§ WORK TO COMPLETE
Look below for the lines from the one with "diversas manifestações artísticas" to the one with "esse produto é uma inovação no", and copy exactly those lines, both ends included.

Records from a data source
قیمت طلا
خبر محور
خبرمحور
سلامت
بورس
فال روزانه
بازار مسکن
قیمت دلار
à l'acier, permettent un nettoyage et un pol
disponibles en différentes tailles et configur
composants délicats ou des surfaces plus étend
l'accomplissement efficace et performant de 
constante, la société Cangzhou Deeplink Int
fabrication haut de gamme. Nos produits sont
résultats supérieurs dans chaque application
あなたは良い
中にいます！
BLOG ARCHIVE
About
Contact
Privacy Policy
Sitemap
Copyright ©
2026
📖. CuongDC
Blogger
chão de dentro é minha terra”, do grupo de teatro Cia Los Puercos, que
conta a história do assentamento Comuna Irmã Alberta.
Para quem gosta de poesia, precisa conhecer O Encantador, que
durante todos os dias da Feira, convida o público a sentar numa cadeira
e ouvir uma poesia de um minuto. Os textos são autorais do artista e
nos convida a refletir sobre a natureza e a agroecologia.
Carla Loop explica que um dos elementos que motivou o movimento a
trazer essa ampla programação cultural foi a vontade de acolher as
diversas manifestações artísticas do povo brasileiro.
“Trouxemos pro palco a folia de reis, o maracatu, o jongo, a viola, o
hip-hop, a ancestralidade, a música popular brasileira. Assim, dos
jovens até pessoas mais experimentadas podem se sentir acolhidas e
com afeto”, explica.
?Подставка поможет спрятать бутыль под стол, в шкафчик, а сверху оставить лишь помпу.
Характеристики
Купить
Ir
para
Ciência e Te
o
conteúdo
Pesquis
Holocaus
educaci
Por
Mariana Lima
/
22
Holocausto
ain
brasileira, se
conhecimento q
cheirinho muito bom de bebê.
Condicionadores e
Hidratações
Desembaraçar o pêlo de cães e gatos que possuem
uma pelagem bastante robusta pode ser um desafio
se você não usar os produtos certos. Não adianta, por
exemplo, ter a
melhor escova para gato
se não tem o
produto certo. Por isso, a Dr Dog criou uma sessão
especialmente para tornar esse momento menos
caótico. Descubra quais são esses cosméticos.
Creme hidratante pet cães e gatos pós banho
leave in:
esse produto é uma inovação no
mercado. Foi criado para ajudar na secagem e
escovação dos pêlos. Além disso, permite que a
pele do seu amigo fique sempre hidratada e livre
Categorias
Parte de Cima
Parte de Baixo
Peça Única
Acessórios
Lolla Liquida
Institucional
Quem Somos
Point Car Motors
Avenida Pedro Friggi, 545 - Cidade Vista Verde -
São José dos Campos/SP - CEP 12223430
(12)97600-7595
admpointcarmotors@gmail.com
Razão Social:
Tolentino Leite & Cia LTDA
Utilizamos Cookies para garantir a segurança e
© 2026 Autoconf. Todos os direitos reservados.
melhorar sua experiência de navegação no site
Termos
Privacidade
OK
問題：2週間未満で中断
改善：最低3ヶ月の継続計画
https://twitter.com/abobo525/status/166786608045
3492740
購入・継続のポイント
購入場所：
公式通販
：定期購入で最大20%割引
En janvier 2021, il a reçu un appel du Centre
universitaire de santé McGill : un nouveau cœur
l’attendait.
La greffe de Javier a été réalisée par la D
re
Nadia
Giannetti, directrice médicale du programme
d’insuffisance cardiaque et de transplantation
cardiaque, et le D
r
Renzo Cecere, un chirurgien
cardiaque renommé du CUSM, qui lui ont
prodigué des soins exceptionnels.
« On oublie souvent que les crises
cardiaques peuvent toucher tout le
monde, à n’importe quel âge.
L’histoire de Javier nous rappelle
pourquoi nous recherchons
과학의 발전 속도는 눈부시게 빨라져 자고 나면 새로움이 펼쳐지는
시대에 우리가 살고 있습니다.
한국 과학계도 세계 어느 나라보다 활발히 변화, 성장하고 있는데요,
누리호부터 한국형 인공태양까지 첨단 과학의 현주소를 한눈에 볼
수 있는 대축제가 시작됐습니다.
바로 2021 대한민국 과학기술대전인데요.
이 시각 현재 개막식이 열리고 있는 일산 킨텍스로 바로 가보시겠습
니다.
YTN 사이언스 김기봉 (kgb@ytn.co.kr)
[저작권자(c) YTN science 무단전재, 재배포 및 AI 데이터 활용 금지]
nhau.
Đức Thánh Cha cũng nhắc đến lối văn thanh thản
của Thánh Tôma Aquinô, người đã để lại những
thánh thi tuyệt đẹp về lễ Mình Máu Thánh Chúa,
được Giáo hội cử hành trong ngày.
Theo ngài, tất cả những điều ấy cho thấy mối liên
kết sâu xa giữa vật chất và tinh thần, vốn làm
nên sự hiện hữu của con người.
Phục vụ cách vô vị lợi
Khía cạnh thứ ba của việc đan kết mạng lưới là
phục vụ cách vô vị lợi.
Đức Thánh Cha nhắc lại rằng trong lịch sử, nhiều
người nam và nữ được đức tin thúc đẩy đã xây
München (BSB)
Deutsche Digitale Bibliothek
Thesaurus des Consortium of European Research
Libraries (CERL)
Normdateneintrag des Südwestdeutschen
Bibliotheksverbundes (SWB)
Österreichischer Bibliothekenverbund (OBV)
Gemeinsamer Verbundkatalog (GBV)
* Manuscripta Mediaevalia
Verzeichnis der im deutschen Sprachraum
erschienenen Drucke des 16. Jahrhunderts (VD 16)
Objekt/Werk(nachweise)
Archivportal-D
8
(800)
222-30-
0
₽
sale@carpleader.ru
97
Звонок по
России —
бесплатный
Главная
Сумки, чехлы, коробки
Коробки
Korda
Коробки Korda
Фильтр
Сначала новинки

§ WRITTEN RESPONSE
diversas manifestações artísticas do povo brasileiro.
“Trouxemos pro palco a folia de reis, o maracatu, o jongo, a viola, o
hip-hop, a ancestralidade, a música popular brasileira. Assim, dos
jovens até pessoas mais experimentadas podem se sentir acolhidas e
com afeto”, explica.
?Подставка поможет спрятать бутыль под стол, в шкафчик, а сверху оставить лишь помпу.
Характеристики
Купить
Ir
para
Ciência e Te
o
conteúdo
Pesquis
Holocaus
educaci
Por
Mariana Lima
/
22
Holocausto
ain
brasileira, se
conhecimento q
cheirinho muito bom de bebê.
Condicionadores e
Hidratações
Desembaraçar o pêlo de cães e gatos que possuem
uma pelagem bastante robusta pode ser um desafio
se você não usar os produtos certos. Não adianta, por
exemplo, ter a
melhor escova para gato
se não tem o
produto certo. Por isso, a Dr Dog criou uma sessão
especialmente para tornar esse momento menos
caótico. Descubra quais são esses cosméticos.
Creme hidratante pet cães e gatos pós banho
leave in:
esse produto é uma inovação no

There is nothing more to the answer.